Since the start of the year the Ardent Leisure Group (ASX: AAD) share price has thoroughly underperformed the market, losing approximately 12% of its value.
But with signs of improvement being seen at its theme parks once again, I think now could be the time to invest in the beaten down entertainment company.
Why should you invest?
Although I feel its shares may be reasonably volatile in the short-term, I remain confident that in the long-term they will head significantly higher.
There are a couple of catalysts for this. The first being a successful turnaround of its theme parks business.
Pleasingly, on Monday there were signs that its turnaround plan is working.
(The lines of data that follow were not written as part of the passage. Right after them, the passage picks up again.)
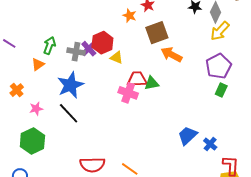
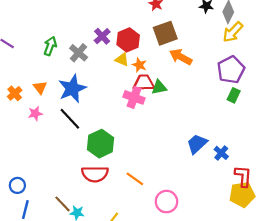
orange star: (130, 16) -> (139, 65), moved
red hexagon: (102, 43) -> (128, 40), moved
purple cross: (89, 49) -> (102, 36), moved
gray cross: (76, 52) -> (79, 53), turned 30
orange triangle: (38, 64) -> (40, 87), moved, turned -32
green hexagon: (32, 141) -> (100, 144), moved

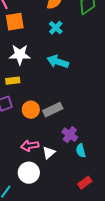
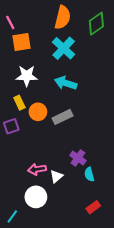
cyan cross: (56, 28) -> (64, 48), size x1.6
yellow rectangle: (13, 81) -> (19, 103), turned 72
orange circle: (31, 110) -> (38, 112), moved
gray rectangle: (53, 110) -> (63, 117), moved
In June Ardent Leisure saw a 30.5% drop in theme park visitors and a 35.3% fall in unaudited revenues versus the prior corresponding period.
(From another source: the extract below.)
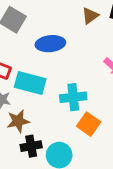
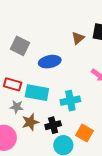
orange square: (89, 124) -> (85, 133), moved
black cross: (31, 146) -> (53, 125), moved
This was a big improvement on the last three months and was achieved despite the impact of Victorian school holidays being pushed back to the start of July compared to June 25 last year.
The second catalyst is its Main Event centres in the United States. These lucrative family entertainment centres are the main reason to invest in the company in my opinion.
Although the centre's footprint has grown strongly over the last few years and the company is on track to finish the year with 38 centres across 16 U.S. states, it still has a significant runway for growth ahead.
After all, management recently reiterated that it is committed to its plan of increasing its network to 200 centres.
If the company delivers on its promise then I believe its earnings could grow at an above-average rate for at least the next decade.
Foolish takeaway
All in all, I believe this could make Ardent Leisure a good option for patient buy and hold investors that can cope with a little short-term volatility. As a result, I continue to believe it is a superior investment to rival Village Roadshow Ltd (ASX: VRL).